I worry about an entire lifetime every single fucking day.
And it makes me realize how much you’ve put up with from all three of us. That you were a rock star of a mother.”
Her eyes started to water again. “Con . . .”
“That I hope I’ll be as good as you were.”
As if she couldn’t take what I said, she looked down into her glass, even though she’d never been shy, never been one to drop eye contact first.
“And . . .” My voice caught before I even said my sentence.
“I’m so sorry that you have to carry this pain every single day, and I selfishly pray that I’ll never have to know it myself.
” I hoped I would live a long time, to see as much of my child’s life as I could, and then die before them.
I loved Aurelia more than words, but the love I already had for this nonexistent person . . . it was just different.
She was quiet for a long time, not responding to what I said, not consoling me or making me feel better like she normally did. Then she said my name, said it in a tone that made my arms break out in bumps. “Con.”
I stilled at the table, and somehow, I just knew what would follow.
“When I went to visit your brother the other day . . . it looked disturbed.”
Fuck. “The caretakers do their maintenance every so often. Perhaps it was that.” I’d done my best to level the ground and make it look exactly as it had when I’d first arrived.

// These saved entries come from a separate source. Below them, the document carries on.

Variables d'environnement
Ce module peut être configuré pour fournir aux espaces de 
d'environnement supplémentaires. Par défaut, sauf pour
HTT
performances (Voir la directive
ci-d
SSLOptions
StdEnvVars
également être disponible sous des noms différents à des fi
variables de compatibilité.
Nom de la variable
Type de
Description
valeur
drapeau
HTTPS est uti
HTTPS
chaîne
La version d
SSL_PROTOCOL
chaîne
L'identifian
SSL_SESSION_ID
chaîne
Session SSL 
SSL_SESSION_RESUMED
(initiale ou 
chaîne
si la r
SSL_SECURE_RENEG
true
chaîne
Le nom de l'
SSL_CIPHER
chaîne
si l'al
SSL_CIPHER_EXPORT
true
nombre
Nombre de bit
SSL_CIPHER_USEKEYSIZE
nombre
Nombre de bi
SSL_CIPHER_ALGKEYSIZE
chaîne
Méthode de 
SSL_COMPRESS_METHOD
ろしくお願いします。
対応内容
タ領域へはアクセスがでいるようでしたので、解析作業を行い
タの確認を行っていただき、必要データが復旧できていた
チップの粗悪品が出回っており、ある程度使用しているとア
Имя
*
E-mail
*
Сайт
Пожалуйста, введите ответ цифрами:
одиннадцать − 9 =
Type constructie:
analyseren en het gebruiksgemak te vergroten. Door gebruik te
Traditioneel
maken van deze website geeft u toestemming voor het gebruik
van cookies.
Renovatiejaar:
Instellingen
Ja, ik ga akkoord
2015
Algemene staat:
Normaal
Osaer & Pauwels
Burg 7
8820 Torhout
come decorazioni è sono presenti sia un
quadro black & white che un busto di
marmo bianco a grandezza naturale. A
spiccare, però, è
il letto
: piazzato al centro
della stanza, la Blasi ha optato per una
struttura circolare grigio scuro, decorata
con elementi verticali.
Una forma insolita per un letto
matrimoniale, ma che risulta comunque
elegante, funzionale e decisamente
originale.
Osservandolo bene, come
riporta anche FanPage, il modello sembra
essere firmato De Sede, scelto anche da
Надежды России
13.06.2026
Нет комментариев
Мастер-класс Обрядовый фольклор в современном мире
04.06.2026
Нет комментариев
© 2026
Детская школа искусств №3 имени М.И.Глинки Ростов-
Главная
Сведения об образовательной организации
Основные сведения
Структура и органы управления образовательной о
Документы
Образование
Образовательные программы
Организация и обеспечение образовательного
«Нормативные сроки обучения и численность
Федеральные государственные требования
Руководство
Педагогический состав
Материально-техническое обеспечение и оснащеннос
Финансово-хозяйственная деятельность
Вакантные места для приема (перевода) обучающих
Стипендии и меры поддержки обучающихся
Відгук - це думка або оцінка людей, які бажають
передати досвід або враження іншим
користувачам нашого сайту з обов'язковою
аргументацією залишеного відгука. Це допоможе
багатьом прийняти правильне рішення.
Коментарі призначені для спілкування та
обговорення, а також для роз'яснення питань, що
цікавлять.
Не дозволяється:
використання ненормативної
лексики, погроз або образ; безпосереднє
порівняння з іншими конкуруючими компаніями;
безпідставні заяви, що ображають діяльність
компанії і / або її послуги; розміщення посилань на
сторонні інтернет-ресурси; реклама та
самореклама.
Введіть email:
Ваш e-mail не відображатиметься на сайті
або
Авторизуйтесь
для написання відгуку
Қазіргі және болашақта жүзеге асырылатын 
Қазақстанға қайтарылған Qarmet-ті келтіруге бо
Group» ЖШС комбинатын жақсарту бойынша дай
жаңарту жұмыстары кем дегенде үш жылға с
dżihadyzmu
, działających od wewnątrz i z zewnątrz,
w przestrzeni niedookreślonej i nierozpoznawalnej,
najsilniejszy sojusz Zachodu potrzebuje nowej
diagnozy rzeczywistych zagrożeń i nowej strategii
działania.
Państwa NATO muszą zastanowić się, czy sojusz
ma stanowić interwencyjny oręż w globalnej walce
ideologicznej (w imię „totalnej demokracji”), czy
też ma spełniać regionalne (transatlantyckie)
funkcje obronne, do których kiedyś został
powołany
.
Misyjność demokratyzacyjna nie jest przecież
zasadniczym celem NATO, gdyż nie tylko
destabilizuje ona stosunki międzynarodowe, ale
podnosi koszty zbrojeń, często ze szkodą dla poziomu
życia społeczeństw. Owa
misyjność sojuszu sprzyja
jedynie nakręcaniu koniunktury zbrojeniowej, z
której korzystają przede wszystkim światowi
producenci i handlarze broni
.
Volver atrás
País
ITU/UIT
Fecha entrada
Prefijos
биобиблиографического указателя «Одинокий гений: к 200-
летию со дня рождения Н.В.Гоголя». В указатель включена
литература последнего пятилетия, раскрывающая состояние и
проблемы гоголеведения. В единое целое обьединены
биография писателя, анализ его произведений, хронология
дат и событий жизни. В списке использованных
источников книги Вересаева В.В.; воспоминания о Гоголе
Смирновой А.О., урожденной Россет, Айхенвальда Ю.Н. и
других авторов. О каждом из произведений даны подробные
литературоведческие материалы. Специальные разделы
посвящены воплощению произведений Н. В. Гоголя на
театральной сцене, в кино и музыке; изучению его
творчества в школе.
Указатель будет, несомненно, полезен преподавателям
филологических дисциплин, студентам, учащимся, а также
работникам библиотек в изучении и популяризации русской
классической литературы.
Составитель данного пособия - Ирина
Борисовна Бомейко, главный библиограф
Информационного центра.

But she’d been there every single day for the last seven years, so she knew it better than I did.
“No. It wasn’t that.”
I prayed she wouldn’t ask me. But how could she think I had anything to do with that? I was being beyond paranoid but straight-up irrational.
But then she looked at me—dead in the eye.
Fuck.
She looked at my face like she could read it, like there were inked words on my goddamn forehead.
For the love of fucking god, don’t ask me.
“Con.”
No, no, no. I wore the best poker face I could, but I knew my hand was shit.
“Was it you?” She put me on the spot and asked me, watching my face with eyes that felt like microscopes.